------ RECORD EXTRACTS

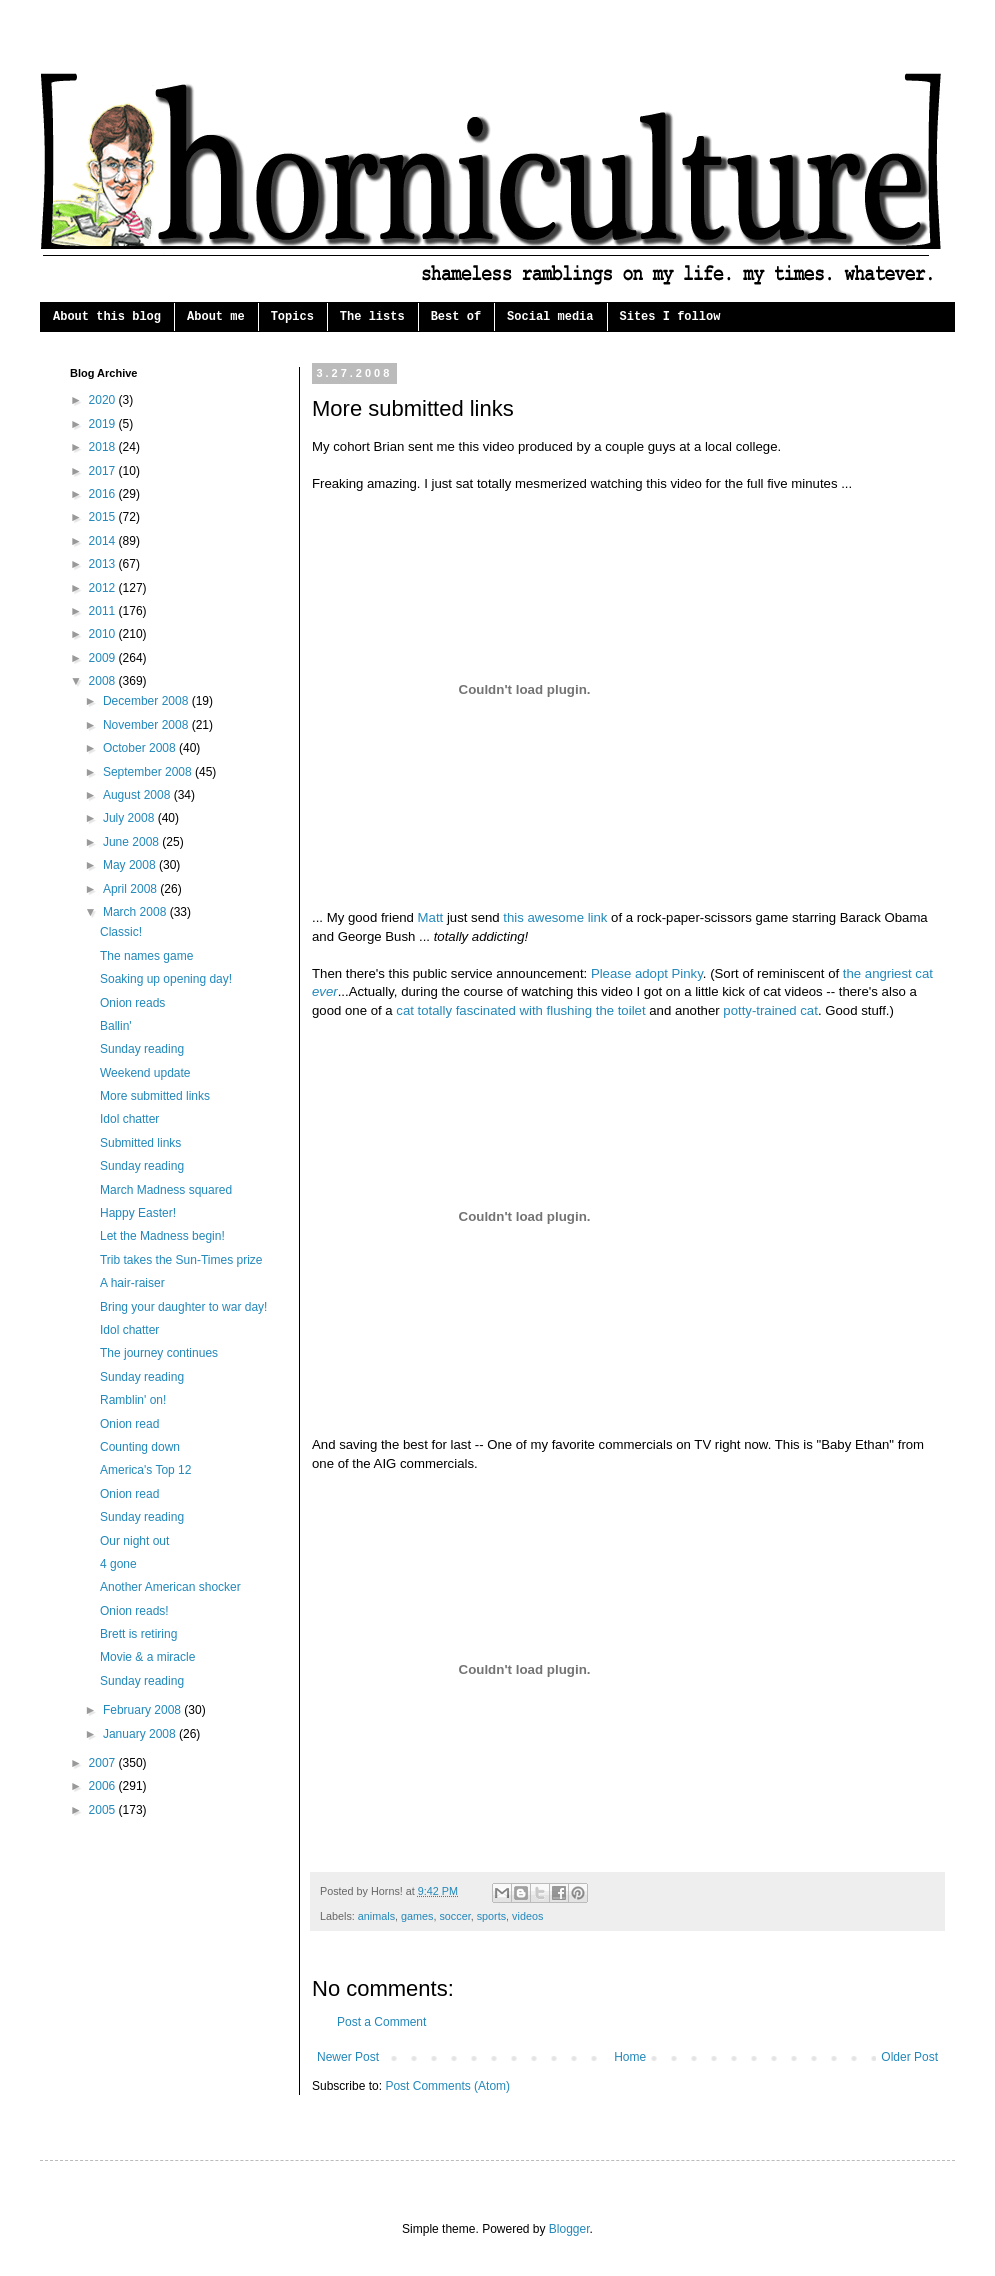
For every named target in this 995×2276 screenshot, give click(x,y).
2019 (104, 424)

------------
------ RECORD EXTRACTS

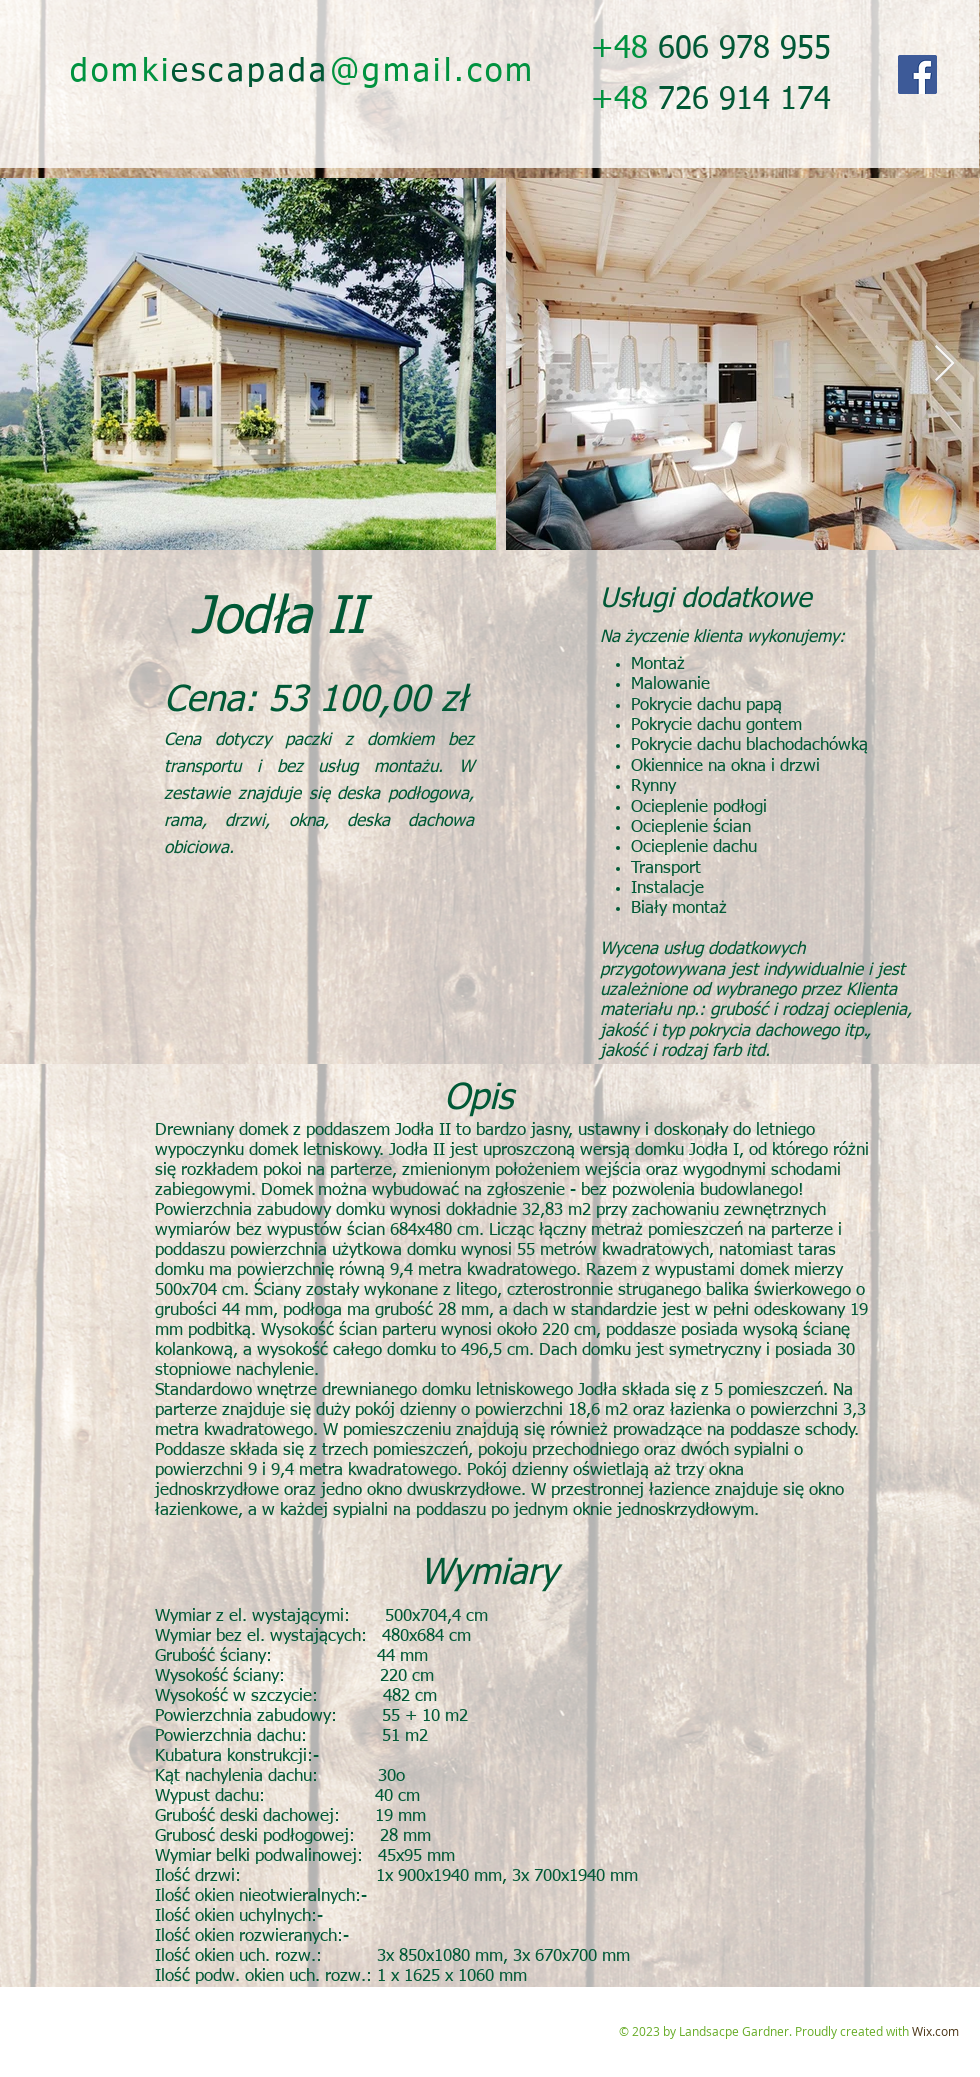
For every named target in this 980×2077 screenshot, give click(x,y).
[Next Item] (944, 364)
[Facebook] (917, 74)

------------

**TASK ITEM:** Produce only the lines from the line containing "For every named target in this 995×2276" through the line containing "2019 (104, 424)", inclusive of both, exactly as they stand in the entries above.

**RESULT:**
For every named target in this 995×2276 screenshot, give click(x,y).
2019 (104, 424)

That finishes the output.